*** Opening Extracted records ***

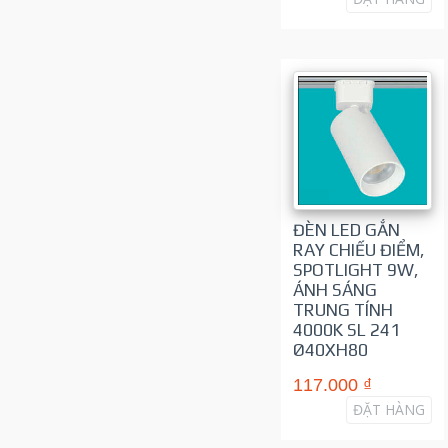
ĐÈN LED GẮN
RAY CHIẾU ĐIỂM,
SPOTLIGHT 9W,
ÁNH SÁNG
TRUNG TÍNH
4000K SL 241
Ø40XH80
117.000 ₫
ĐẶT HÀNG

*** Closing Extracted records ***

▶ _Problem requirements_
Reproduce the data in full. Do not carry over any picture.

▶ _Problem solution_
ĐÈN LED GẮN
RAY CHIẾU ĐIỂM,
SPOTLIGHT 9W,
ÁNH SÁNG
TRUNG TÍNH
4000K SL 241
Ø40XH80
117.000 ₫
ĐẶT HÀNG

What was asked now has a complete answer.